A_x: 96e8ebc0d507c39f3b5ed8c96e789cc3e6861e1ddfb9d4170d3d5ff68e242437
A_y: 0663bc78276a258d2f422be407f881aa51b8d2d82ece31481db69dfbc6c4d010
prediction: a3cbc223507c197ec2598e6cff61cab0d75f89a68ccffcb7097c09d3
Reviewed 65502 valid points (candidates for A)
PRNG output: a3cbc223507c197ec2598e6cff61cab0d75f89a68ccffcb7097c09d3

Yikes !

Conclusion

It is quite obvious in light of the recent revelations from Snowden that this weakness was introduced by purpose by the NSA. It is very elegant and leaks its complete internal state in only 32 bytes of output, which is very impressive knowing it takes 32 bytes of input as a seed. It is obviously complete madness to use the reference implementation from NIST and I’m not the only one to be angry about it. You could use it with custom P and Q values, but that’s very seldom possible. Nevertheless having a whole EC point parameter leaked in the output makes it too easy to distinguish from real random and should never have been made into any specs at all. Let’s all bury that PRNG and the “security” companies bribed by NSA to enable backdoors by default for thirty silver coins.

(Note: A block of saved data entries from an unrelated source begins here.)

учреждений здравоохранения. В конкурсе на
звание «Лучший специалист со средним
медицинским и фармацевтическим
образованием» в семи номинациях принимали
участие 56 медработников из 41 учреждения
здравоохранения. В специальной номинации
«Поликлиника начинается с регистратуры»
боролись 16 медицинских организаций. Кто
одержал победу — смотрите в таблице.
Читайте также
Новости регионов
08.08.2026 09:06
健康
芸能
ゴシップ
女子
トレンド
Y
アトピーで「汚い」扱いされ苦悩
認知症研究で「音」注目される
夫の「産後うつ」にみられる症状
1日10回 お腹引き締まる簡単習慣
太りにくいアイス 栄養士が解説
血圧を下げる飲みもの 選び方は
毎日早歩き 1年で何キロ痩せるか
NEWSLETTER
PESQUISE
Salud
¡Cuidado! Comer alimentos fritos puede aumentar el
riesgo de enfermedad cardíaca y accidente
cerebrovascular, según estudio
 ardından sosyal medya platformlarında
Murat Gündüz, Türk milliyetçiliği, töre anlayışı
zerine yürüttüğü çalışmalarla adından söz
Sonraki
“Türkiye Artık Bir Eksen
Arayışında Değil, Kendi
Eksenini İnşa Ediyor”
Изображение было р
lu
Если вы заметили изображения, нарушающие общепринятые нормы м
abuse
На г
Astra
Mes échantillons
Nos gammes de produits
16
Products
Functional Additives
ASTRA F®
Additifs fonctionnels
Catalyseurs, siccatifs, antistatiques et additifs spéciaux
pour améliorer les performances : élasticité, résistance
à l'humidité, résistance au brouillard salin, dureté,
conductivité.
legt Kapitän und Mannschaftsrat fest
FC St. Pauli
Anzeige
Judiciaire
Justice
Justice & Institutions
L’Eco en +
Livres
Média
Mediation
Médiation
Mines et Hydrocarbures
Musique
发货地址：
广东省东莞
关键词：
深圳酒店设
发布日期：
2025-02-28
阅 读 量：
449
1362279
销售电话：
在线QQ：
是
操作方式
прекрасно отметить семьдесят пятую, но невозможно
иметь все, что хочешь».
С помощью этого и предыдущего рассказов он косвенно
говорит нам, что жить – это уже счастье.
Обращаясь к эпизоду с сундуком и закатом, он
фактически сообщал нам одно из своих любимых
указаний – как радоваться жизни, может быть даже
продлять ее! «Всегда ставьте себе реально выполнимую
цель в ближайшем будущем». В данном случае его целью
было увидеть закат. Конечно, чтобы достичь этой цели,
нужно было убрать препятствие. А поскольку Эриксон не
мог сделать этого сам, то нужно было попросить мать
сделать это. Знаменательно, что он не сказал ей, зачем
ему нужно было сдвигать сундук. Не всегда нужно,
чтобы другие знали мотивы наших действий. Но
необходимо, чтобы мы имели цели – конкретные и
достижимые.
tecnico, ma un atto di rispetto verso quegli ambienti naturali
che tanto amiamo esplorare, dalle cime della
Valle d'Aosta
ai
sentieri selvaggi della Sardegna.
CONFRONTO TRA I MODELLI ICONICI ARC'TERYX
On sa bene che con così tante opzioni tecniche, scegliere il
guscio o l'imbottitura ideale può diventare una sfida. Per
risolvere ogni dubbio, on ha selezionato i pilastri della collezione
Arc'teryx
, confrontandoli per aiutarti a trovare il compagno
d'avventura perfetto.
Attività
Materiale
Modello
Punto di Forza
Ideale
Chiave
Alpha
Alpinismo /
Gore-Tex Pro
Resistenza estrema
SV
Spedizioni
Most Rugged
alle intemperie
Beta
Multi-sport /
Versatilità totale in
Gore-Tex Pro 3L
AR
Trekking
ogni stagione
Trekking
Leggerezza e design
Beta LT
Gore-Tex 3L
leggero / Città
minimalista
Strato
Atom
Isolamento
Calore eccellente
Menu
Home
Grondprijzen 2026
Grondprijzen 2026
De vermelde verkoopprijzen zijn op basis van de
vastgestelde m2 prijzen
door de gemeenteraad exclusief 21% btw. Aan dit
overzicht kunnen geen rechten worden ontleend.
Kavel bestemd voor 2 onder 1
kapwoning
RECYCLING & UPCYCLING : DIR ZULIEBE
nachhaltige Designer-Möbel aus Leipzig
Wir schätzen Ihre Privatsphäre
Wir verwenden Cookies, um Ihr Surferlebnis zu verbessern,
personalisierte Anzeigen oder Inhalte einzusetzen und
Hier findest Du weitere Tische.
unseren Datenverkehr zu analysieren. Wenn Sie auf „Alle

edits: fixed Dan Brown’s employer name, changed a variable name to avoid confusion, fixed counting error 28 bytes to 30 bytes
note: I did not break the official algorithm. I do not know the secret value used to compute the Q constant, and thus cannot break the default implementation. Only NSA (and people with access to the key) can exploit the PRNG weakness.
note2: Some questions were raised about the security of that secret value. The secret value I speak of is the scalar used to generate Q. As EC is a cyclicgroup, it is proven that for every P and Q there is a value such as eP = Q.
How long would it be to bruteforce that value ? Finding the value e is equivalent to resolving the discrete logarithm problem in NIST-p256. ANSSI tells that GF(p) 256 bits has the same security as a 128bits symmetric cipher encryption key. Keys up to 80 bits are believed to be impossible to crack today, so we can say it’s more likely to be stolen by an NSA employee than being cracked.

edit3: NIST-p256 is a cyclic group and that’s what makes the note2 relation possible
edit4: There’s an awesome video explaining elliptic curves and Dual-ec-drbg.